══ EXTRACTED ENTRIES
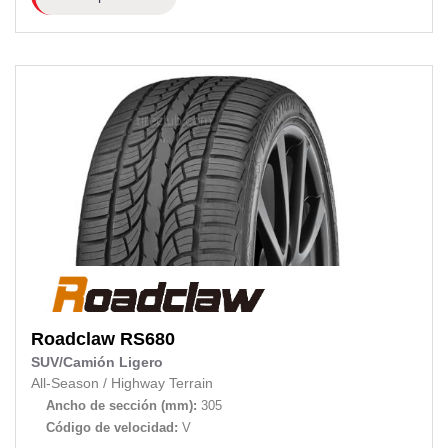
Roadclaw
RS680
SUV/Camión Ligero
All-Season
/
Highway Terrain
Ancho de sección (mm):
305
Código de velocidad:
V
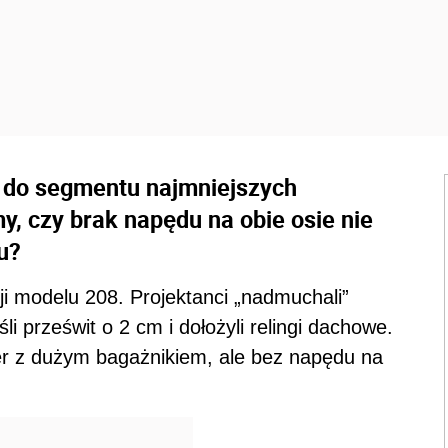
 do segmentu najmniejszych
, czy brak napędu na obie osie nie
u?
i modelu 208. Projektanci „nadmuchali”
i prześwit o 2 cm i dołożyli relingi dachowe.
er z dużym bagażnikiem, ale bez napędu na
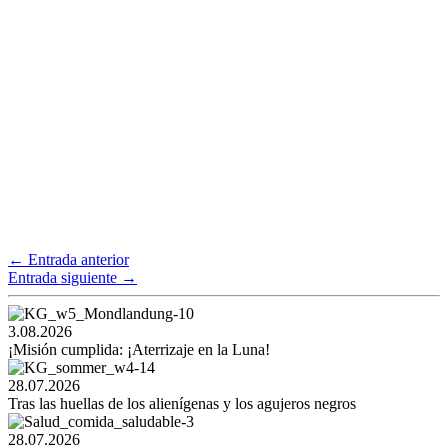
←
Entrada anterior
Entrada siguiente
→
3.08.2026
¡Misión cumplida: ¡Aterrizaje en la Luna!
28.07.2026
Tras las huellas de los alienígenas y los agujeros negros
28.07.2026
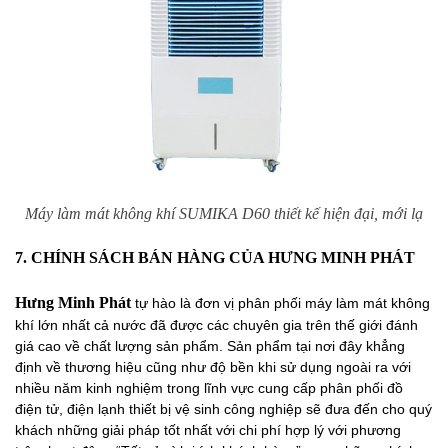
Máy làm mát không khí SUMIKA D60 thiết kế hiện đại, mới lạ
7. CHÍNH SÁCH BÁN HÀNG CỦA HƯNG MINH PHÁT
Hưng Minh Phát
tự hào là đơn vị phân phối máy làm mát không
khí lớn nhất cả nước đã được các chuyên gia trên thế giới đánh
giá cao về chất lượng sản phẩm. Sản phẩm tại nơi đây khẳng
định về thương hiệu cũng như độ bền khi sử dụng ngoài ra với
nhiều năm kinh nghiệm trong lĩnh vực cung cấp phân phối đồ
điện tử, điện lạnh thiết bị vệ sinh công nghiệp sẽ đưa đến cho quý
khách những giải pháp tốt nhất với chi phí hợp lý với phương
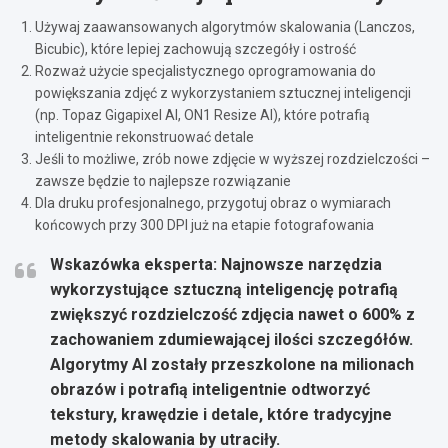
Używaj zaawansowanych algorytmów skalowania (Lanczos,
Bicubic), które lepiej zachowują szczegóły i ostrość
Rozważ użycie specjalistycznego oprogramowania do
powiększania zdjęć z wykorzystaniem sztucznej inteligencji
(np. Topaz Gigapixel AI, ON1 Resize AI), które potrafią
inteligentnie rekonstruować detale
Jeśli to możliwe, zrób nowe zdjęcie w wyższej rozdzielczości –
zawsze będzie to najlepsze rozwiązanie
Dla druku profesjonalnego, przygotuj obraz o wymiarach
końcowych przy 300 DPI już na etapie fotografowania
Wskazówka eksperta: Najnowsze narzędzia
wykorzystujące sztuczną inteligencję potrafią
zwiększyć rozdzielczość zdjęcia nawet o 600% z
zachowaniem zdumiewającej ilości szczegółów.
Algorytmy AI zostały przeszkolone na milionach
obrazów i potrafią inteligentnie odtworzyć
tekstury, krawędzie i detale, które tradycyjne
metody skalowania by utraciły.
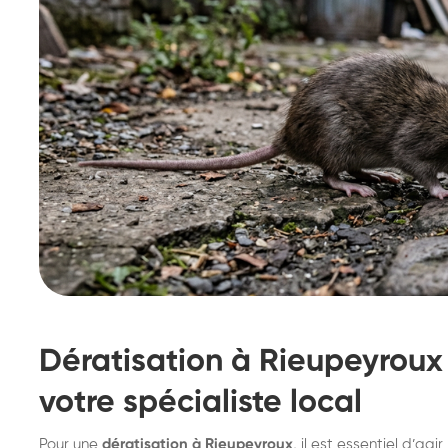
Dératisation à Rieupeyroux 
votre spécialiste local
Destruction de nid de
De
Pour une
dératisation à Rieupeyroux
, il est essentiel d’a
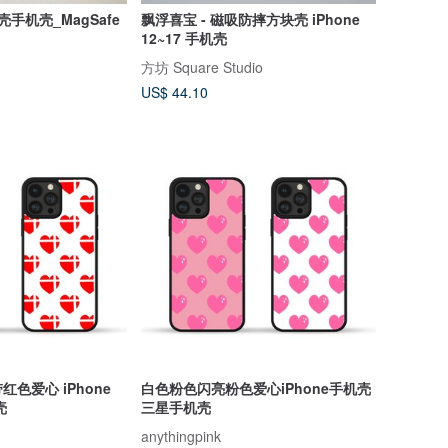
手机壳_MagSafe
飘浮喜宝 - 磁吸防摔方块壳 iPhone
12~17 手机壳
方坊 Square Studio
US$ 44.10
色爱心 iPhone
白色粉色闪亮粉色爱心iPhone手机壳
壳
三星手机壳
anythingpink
════
WHAT TO PRODUCE -
Starting at the line above that contains "SUV/Camión Ligero", transcribe every line exactly through the line that contains "i prześwit o 2 cm i dołożyli relingi dachowe.", including that last one, and skip the pictures.

EXERCISE OUTPUT -
SUV/Camión Ligero
All-Season
/
Highway Terrain
Ancho de sección (mm):
305
Código de velocidad:
V
 do segmentu najmniejszych
, czy brak napędu na obie osie nie
u?
i modelu 208. Projektanci „nadmuchali”
i prześwit o 2 cm i dołożyli relingi dachowe.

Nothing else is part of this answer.